= Ann Livingston =

Ann Livingston (born November 30, 1954) is a harm reduction activist based in Vancouver, Canada. She is a co-founder of the Vancouver Area Network of Drug Users (VANDU) (formed in 1997), which advocates for people who actively use drugs to have a voice in public policy. In 1995, Livingston established an unsanctioned supervised injection facility called “Back Alley” in response to a rise in deaths linked to HIV/AIDS. In 2016, in response to overdose deaths tied to fentanyl, she co-founded another unsanctioned injection site called “OPS” (Overdose Prevention Site),  which later received government funding and served as a model for sanctioned injection sites operated by the regional health authority.
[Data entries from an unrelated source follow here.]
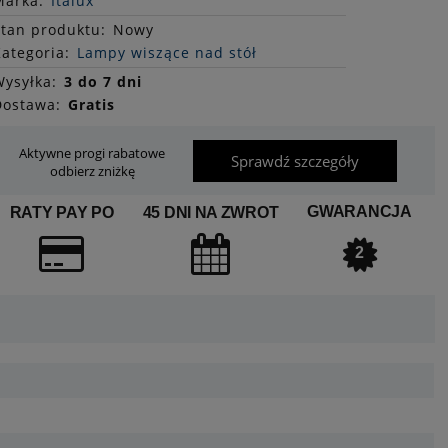
Marka:
Italux
Stan
produktu
:
Nowy
ategoria:
Lampy wiszące nad stół
ysyłka:
3 do 7 dni
Dostawa:
Gratis
Aktywne progi rabatowe
Sprawdź szczegóły
odbierz zniżkę
GWARANCJA
RATY PAY PO
45 DNI NA ZWROT
2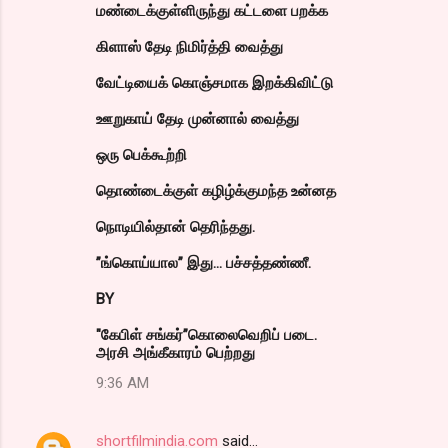
மண்டைக்குள்ளிருந்து கட்டளை பறக்க
கிளாஸ் தேடி நிமிர்த்தி வைத்து
வேட்டியைக் கொஞ்சமாக இறக்கிவிட்டு
ஊறுகாய் தேடி முன்னால் வைத்து
ஒரு பெக்கூற்றி
தொண்டைக்குள் கழிழ்க்குமந்த உன்னத
நொடியில்தான் தெரிந்தது.
”ங்கொய்யால” இது... பச்சத்தண்ணீ.
BY
"கேபிள் சங்கர்”கொலைவெறிப் படை.
அரசி அங்கீகாரம் பெற்றது
9:36 AM
shortfilmindia.com
said…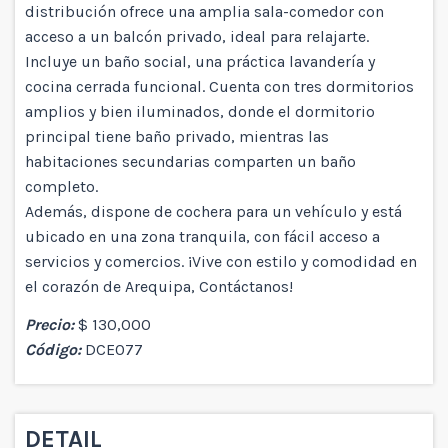
distribución ofrece una amplia sala-comedor con
acceso a un balcón privado, ideal para relajarte.
Incluye un baño social, una práctica lavandería y
cocina cerrada funcional. Cuenta con tres dormitorios
amplios y bien iluminados, donde el dormitorio
principal tiene baño privado, mientras las
habitaciones secundarias comparten un baño
completo.
Además, dispone de cochera para un vehículo y está
ubicado en una zona tranquila, con fácil acceso a
servicios y comercios. ¡Vive con estilo y comodidad en
el corazón de Arequipa, Contáctanos!
Precio:
$ 130,000
Código:
DCE077
DETAIL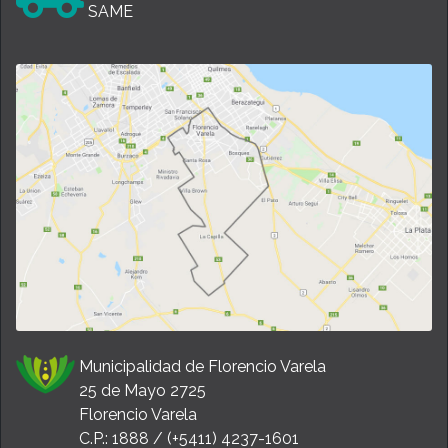
SAME
Municipalidad de Florencio Varela
25 de Mayo 2725
Florencio Varela
C.P.: 1888 / (+5411) 4237-1601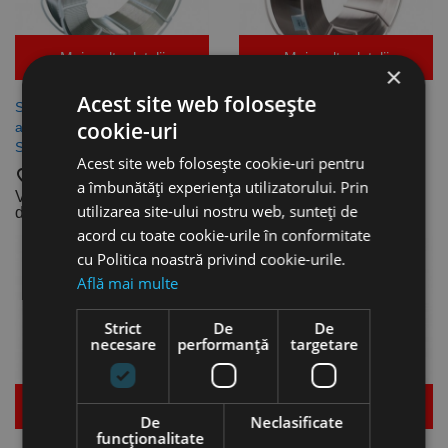
Mai multe detalii
Mai multe detalii
×
Acest site web folosește
Sarme de sudura pentru
Sarme de sudura pentru
cookie-uri
aluminiu de tip Al Mg 3,
aluminiu de tip Al Mg 5,
Schweisskraft
Schweisskraft
Acest site web folosește cookie-uri pentru
favorite_border
favorite_border
a îmbunătăți experiența utilizatorului. Prin
Vezi dimensiunile
Vezi dimensiunile
utilizarea site-ului nostru web, sunteți de
disponibile
disponibile
acord cu toate cookie-urile în conformitate
cu Politica noastră privind cookie-urile.
Află mai multe
Strict
De
De
necesare
performanță
targetare
Mai multe detalii
Mai multe detalii
De
Neclasificate
funcţionalitate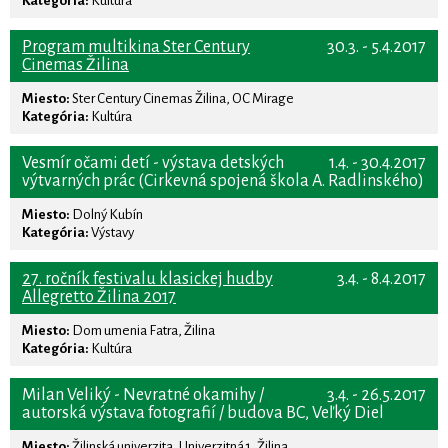
Kategória:
Kultúra
Program multikina Ster Century
30.3. - 5.4.2017
Cinemas Žilina
Miesto:
Ster Century Cinemas Žilina, OC Mirage
Kategória:
Kultúra
Vesmír očami detí - výstava detských
1.4. - 30.4.2017
výtvarných prác (Cirkevná spojená škola A. Radlinského)
Miesto:
Dolný Kubín
Kategória:
Výstavy
27. ročník festivalu klasickej hudby
3.4. - 8.4.2017
Allegretto Žilina 2017
Miesto:
Dom umenia Fatra, Žilina
Kategória:
Kultúra
Milan Veliký - Nevratné okamihy /
3.4. - 26.5.2017
autorská výstava fotografií / budova BC, Veľký Diel
Miesto:
Žilinská univerzita, Univerzitná 1, Žilina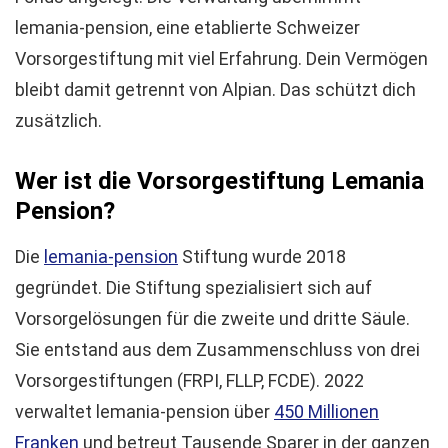
lemania-pension, eine etablierte Schweizer
Vorsorgestiftung mit viel Erfahrung. Dein Vermögen
bleibt damit getrennt von Alpian. Das schützt dich
zusätzlich.
Wer ist die Vorsorgestiftung Lemania
Pension?
Die
lemania-pension
Stiftung wurde 2018
gegründet. Die Stiftung spezialisiert sich auf
Vorsorgelösungen für die zweite und dritte Säule.
Sie entstand aus dem Zusammenschluss von drei
Vorsorgestiftungen (FRPI, FLLP, FCDE). 2022
verwaltet lemania-pension über
450 Millionen
Franken
und betreut Tausende Sparer in der ganzen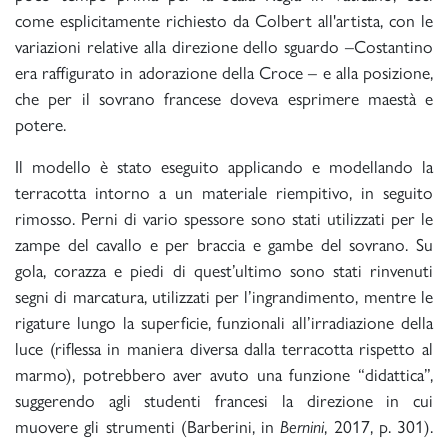
come esplicitamente richiesto da Colbert all'artista, con le
variazioni relative alla direzione dello sguardo –Costantino
era raffigurato in adorazione della Croce – e alla posizione,
che per il sovrano francese doveva esprimere maestà e
potere.
Il modello è stato eseguito applicando e modellando la
terracotta intorno a un materiale riempitivo, in seguito
rimosso. Perni di vario spessore sono stati utilizzati per le
zampe del cavallo e per braccia e gambe del sovrano. Su
gola, corazza e piedi di quest’ultimo sono stati rinvenuti
segni di marcatura, utilizzati per l’ingrandimento, mentre le
rigature lungo la superficie, funzionali all’irradiazione della
luce (riflessa in maniera diversa dalla terracotta rispetto al
marmo), potrebbero aver avuto una funzione “didattica”,
suggerendo agli studenti francesi la direzione in cui
muovere gli strumenti (Barberini, in
, 2017, p. 301).
Bernini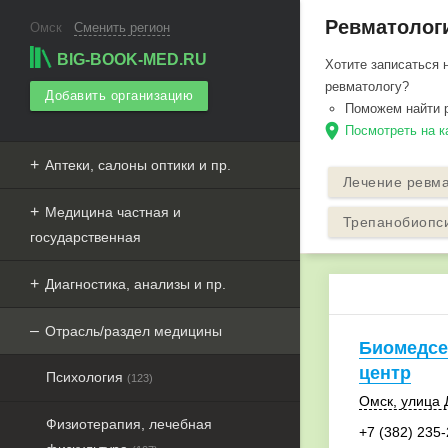
Ревматологи
Омск
Сменить регион
BIG-BOOK-MED.RU
Хотите записаться 
ревматологу?
Добавить организацию
Поможем найти 
Посмотреть на к
Аптеки, салоны оптики и пр.
Лечение ревма
Медицина частная и
Трепанобиопс
государственная
Диагностика, анализы и пр.
Отрасль/раздел медицины
Биомедсе
центр
Психология
(123)
Омск
, улица 
Физиотерапия, лечебная
+7 (382) 235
Livingston was born in Nelson, British Columbia. She has five siblings. Her family moved around B.C. frequently during her childhood.

Livingston’s mother was a social worker and her father participated in street activism. In 1982, Livingston had a child who was born with cerebral palsy. Along with her parents’ influence, Livingston’s observations of how people treated her disabled son contributed to her embrace of grassroots activism later in life.

In 1993, Livingston, a single mother with three children moved from Vancouver Island to the City of Vancouver’s impoverished Downtown Eastside. Shortly after, she began a romantic relationship with Bud Osborn, a well-known published poet at the time. Together, the founded VANDU in 1997.